Messaging: Accelerate and fine-tune positioning and messaging work with inputs from every source you can imagine. Create messages, landing pages, content, enablement in a fraction of the time—again with oversight from experienced PMMs and SMEs.
Demand generation: We're witnessing a seachange in how B2B marketing works—it's moving from search-engine to GPT user behavior. The time to act is now to grab the opportunity rather than fall behind. There are several new ways of generating demand using fresh approaches, custom models, and new AI tools like Swan AI, Clay, Regie and others.
Pipeline Acceleration: Analyze pipeline and conversion data based on hundreds of signals across systems—SFDC, Marketo, Gong, 6sense, other intent providers, reviews, social media, and other sources —and focus on accelerating the most promising opportunities with automated custom messaging (human in the loop is a good starting point), content, and campaigns. You can automate nurture workflows, identify blockers, and so much more.
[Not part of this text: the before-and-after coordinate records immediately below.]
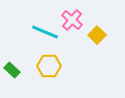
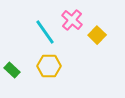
cyan line: rotated 32 degrees clockwise
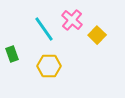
cyan line: moved 1 px left, 3 px up
green rectangle: moved 16 px up; rotated 28 degrees clockwise
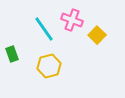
pink cross: rotated 20 degrees counterclockwise
yellow hexagon: rotated 15 degrees counterclockwise
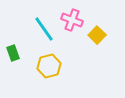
green rectangle: moved 1 px right, 1 px up
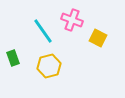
cyan line: moved 1 px left, 2 px down
yellow square: moved 1 px right, 3 px down; rotated 18 degrees counterclockwise
green rectangle: moved 5 px down
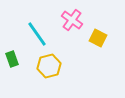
pink cross: rotated 15 degrees clockwise
cyan line: moved 6 px left, 3 px down
green rectangle: moved 1 px left, 1 px down
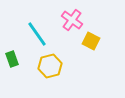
yellow square: moved 7 px left, 3 px down
yellow hexagon: moved 1 px right
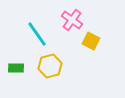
green rectangle: moved 4 px right, 9 px down; rotated 70 degrees counterclockwise
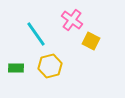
cyan line: moved 1 px left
Public Relations: Target smarter. Use AI to find journalists who will most likely write about you, research their previous coverage, develop customized angles and ways to engage them, build customized and automated outreach workflows. Done right, you can accomplish in days what used to take months and several agencies.
Product Management Tip: Update your roadmap into something like a PRD - Product Requirement Document. Complete your "AI product" with expected timelines, costs, people, and outcomes. Concrete priorities, scopes, and timelines. Features in the form of use cases, AI workflows, AI agents, AI products, existing products with new AI agents, custom developments, integrations, and interfaces.
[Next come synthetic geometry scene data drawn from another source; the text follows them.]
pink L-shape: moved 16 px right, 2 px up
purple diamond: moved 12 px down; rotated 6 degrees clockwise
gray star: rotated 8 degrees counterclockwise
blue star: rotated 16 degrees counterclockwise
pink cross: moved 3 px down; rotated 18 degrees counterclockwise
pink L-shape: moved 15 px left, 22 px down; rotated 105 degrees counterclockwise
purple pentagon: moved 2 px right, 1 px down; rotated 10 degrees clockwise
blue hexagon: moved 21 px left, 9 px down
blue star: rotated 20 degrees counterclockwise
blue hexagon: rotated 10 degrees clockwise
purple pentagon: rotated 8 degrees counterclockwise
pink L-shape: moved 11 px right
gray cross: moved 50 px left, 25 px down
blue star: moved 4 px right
Plan, update, and keep focused on execution and outcomes.
Expand Again: Build a Scalable System
Once you've landed some wins, it's time to build version 2.
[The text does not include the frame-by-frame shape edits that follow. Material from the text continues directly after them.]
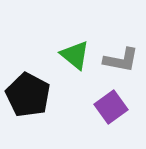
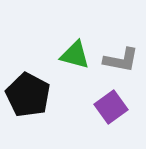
green triangle: rotated 24 degrees counterclockwise
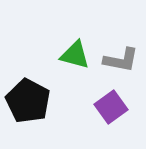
black pentagon: moved 6 px down
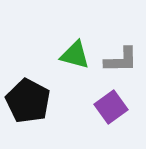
gray L-shape: rotated 12 degrees counterclockwise
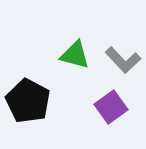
gray L-shape: moved 2 px right; rotated 48 degrees clockwise
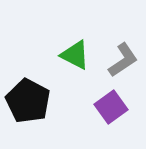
green triangle: rotated 12 degrees clockwise
gray L-shape: rotated 81 degrees counterclockwise
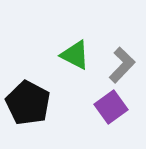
gray L-shape: moved 1 px left, 5 px down; rotated 12 degrees counterclockwise
black pentagon: moved 2 px down
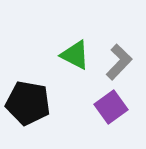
gray L-shape: moved 3 px left, 3 px up
black pentagon: rotated 18 degrees counterclockwise
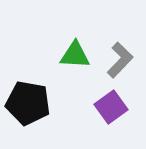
green triangle: rotated 24 degrees counterclockwise
gray L-shape: moved 1 px right, 2 px up
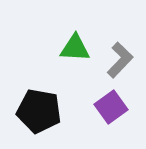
green triangle: moved 7 px up
black pentagon: moved 11 px right, 8 px down
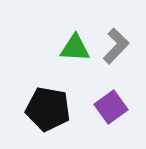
gray L-shape: moved 4 px left, 14 px up
black pentagon: moved 9 px right, 2 px up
More importantly, institutionalize your AI strategy:
- Assign AI owners across functions with clear deliverables
- Track outcomes weekly, and evolve your architecture quarterly
- Stay ahead of what's changing—tools, models, techniques
Kevin Ruane said something that stuck: AI isn't just a feature. It's an operating system. The speed of change is relentless, so your approach has to be adaptive and systematized.
Set up a review loop. Run playbooks. Build AI into your team structure. Don't just test AI—operationalize it.
Critical skill: Prompt engineering isn't just a skill, it's a science. A well-structured prompt can be the difference between mediocre output and something transformational. This is where we need to push ourselves and our teams for quality and not just quantity. That's the difference between successful and failed initiatives.
Final Thought
AI isn't a side project. It's the next operating model for marketing.
The CMO role is evolving. We're not just running campaigns—we're building systems. We're not just leading teams—we're designing how work gets done.
The CMOs who step into the role of AI product manager will unlock speed, scale, and strategic advantage. Everyone else will be playing catch-up.